The American Academy of Arts and Sciences has included six MIT faculty members among the 146 newly elected Fellows.
The 1998 Fellows from MIT are Professor Robert W. Field of chemistry; Ellen T. Harris, the Class of 1949 Professor of Music; Nancy H. Hopkins of biology, Pauline Maier, the William R. Kenan Jr. Professor in the history section; Professor of Psychology Steven Pinker, director of the Center Cognitive Neuroscience; and Professor of Physics Rainer Weiss. Four faculty members received the honor last year.
The Academy named the new Fellows, as well as 22 foreign honorary members, at a meeting of its council on April 17. Other new Fellows recognized for their distinguished contributions to science, scholarship, public affairs and the arts include opera singer Beverly Sills; E. Donall Thomas, Nobel laureate in medicine; Pulitzer Prize winning author Steven Millhauser, and John Wilford, science editor of The New York Times. Among the Fellows of the Academy are 161 Nobel laureates and 65 Pulitzer Prize winners.

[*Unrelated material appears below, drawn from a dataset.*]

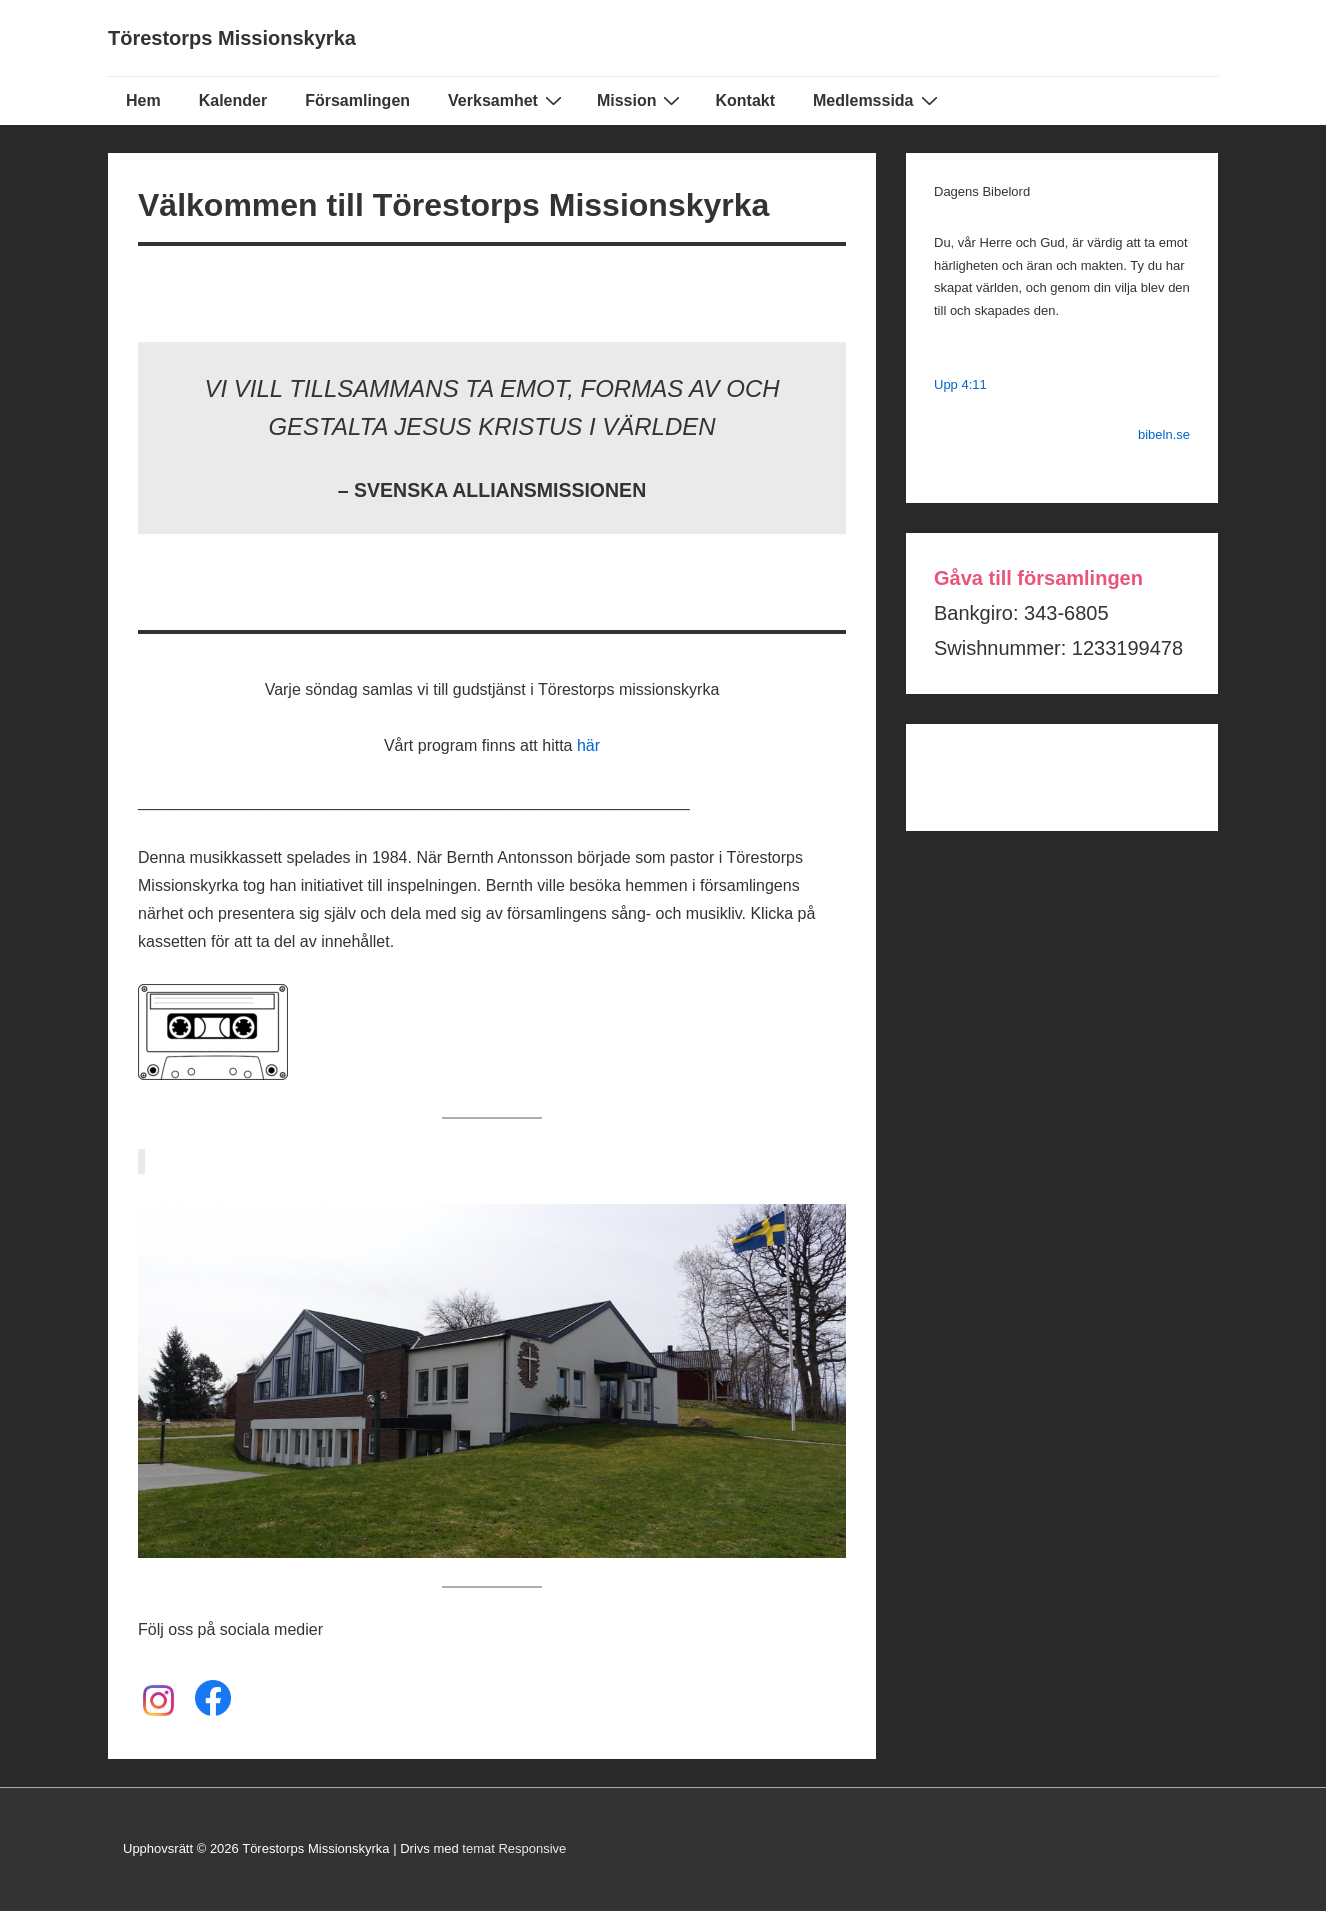  I want to click on Medlemssida, so click(877, 100).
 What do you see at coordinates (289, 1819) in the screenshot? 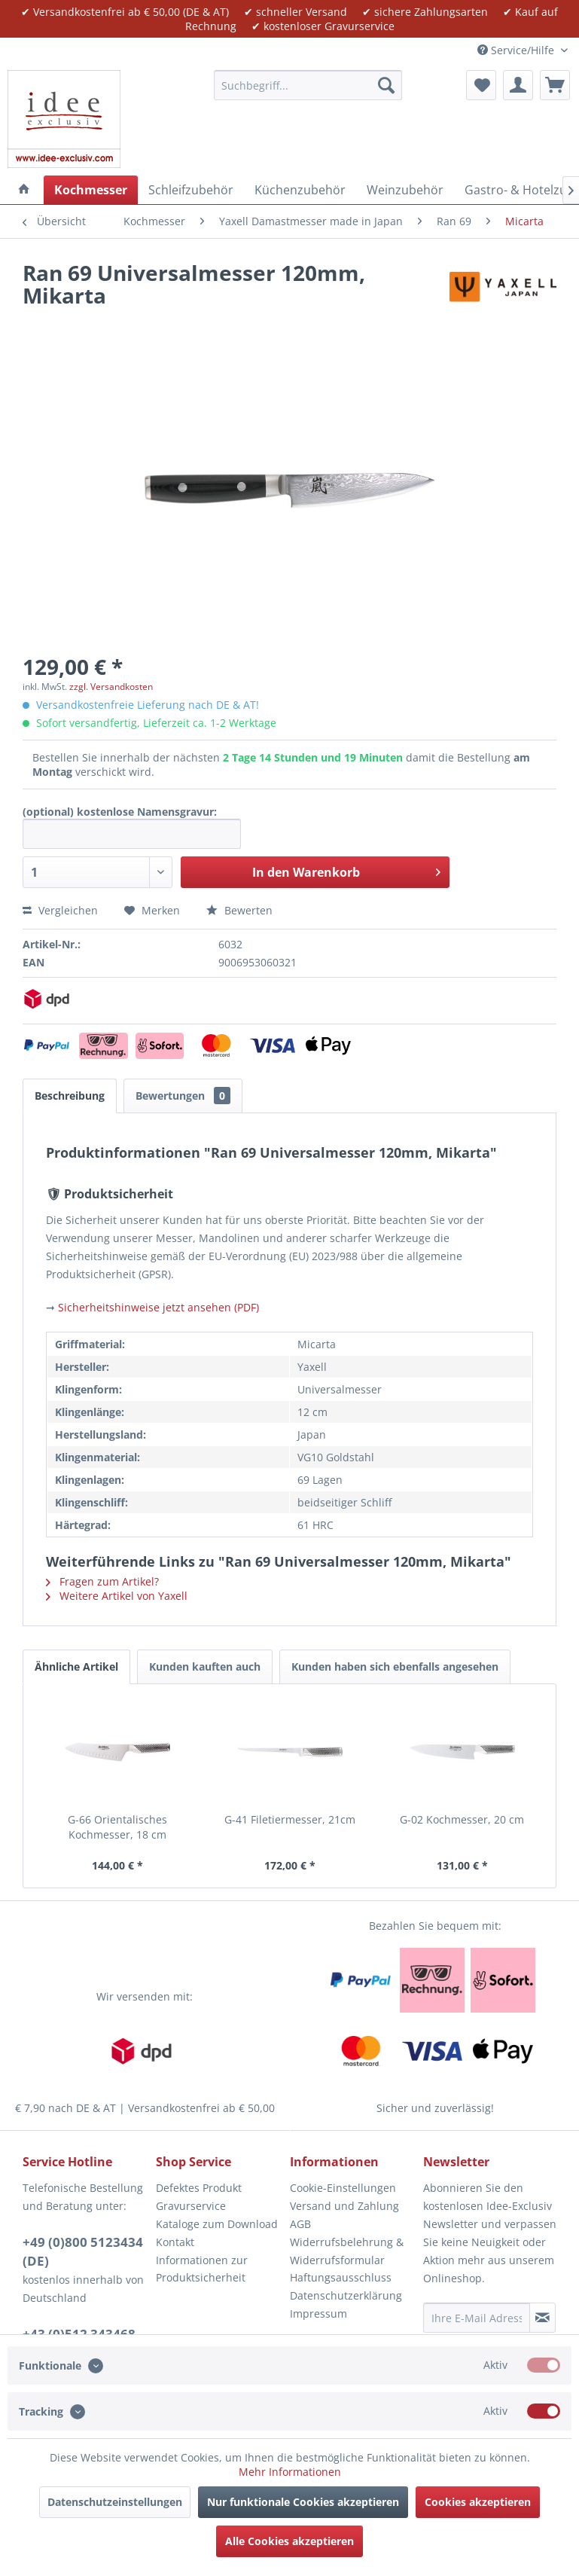 I see `G-41 Filetiermesser, 21cm` at bounding box center [289, 1819].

They join an organization founded in 1780 by John Adams and other national leaders as a learned society to "cultivate every art and science which may tend to advance the interest, honor, dignity, and happiness of a free, independent and virtuous people." Current Academy projects include the Committee on International Security Studies, engaged in a long-term study of current global security issues; and the Initiatives for Children project, dealing with the critical problems confronting children, with a particular emphasis on health and education.
A version of this article appeared in MIT Tech Talk on May 6, 1998.